The most important thing to keep in mind when borrowing money is to ensure that you have the ability to pay it back within a set time limit, whether this is set by the loan provider or by yourself. Having long-term debt hanging over you often leads to more debt and an inability to see your way out of the cycle of borrowing money. If, on the other hand, you have a clear idea of when the money will all be paid back, be it six months or three years, you will be able to see an end to your debt. It is for this reason that you should spend time deciding what is the right loan for you.
To help you decide which is the right loan for you, we’ve taken a look at the pros and cons of the most popular types of loans available.
Short term loan
Short term loans or payday loans are ideal for those needing a little bit of extra money to see them through until their next pay day arrives. These loans are popular with people who have had to pay out for an unexpected expense, repairing the family car for example, but who know that they will be able to pay back the loan in full quickly. These Short term loans provide money fast and have less background checks than other loans. If you are considering one of these loans, however, it is vital that you are able to pay back the money in full within the agreed time frame or else you could be hit with very high interest rates.
Many people turn to their credit cards to pay for everyday products such as food and gas. Credit cards have the advantage of providing easy money and can often have high credit limits, taking the worry out of paying for everyday essentials. However, if you are depending on your credit card to buy essentials because you cannot afford it from your monthly wages alarm bells should start to ring and you need to re-budget and cut down on your outgoings. A major downside to credit cards is that many people forget that it is a type of loan and that they will have to pay back. Meeting your minimum payments might be fine now, but what happens if your circumstances change? The best way to use credit cards is to ensure you pay off the balance every month so that it doesn’t result in long-term debt.

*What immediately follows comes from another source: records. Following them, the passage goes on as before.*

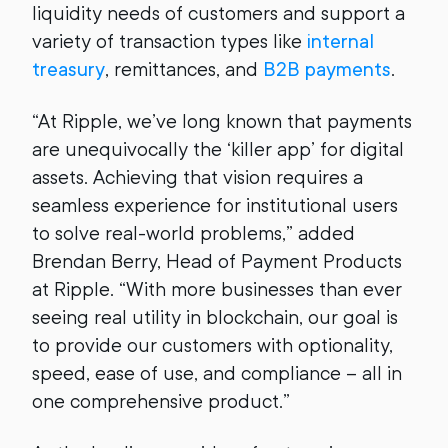
liquidity needs of customers and support a
variety of transaction types like
internal
treasury
, remittances, and
B2B payments
.
“At Ripple, we’ve long known that payments
are unequivocally the ‘killer app’ for digital
assets. Achieving that vision requires a
seamless experience for institutional users
to solve real-world problems,” added
Brendan Berry, Head of Payment Products
at Ripple. “With more businesses than ever
seeing real utility in blockchain, our goal is
to provide our customers with optionality,
speed, ease of use, and compliance – all in
one comprehensive product.”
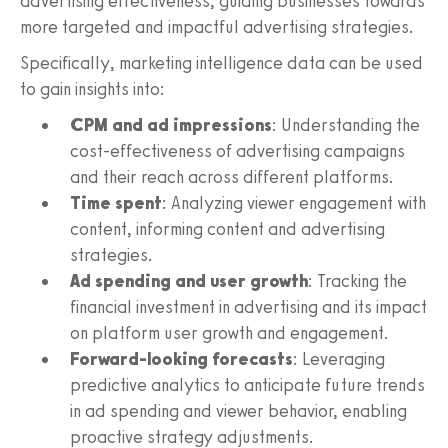
advertising effectiveness, guiding businesses towards
more targeted and impactful advertising strategies.
Specifically, marketing intelligence data can be used
to gain insights into:
CPM and ad impressions
: Understanding the
cost-effectiveness of advertising campaigns
and their reach across different platforms.
Time spent
: Analyzing viewer engagement with
content, informing content and advertising
strategies.
Ad spending and user growth
: Tracking the
financial investment in advertising and its impact
on platform user growth and engagement.
Forward-looking forecasts
: Leveraging
predictive analytics to anticipate future trends
in ad spending and viewer behavior, enabling
proactive strategy adjustments.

Bank loans are great for those needing to borrow a large amount of money. Another plus is that you often have to agree a set timeframe in which to pay back the money, so although you will be in long-term debt you will also know how long it will take to pay it off. The negatives with bank loans is that they usually take a while to be agreed and therefore aren’t suited to those needing the money quickly, also banks tend to have much stricter rules about who they lend money to.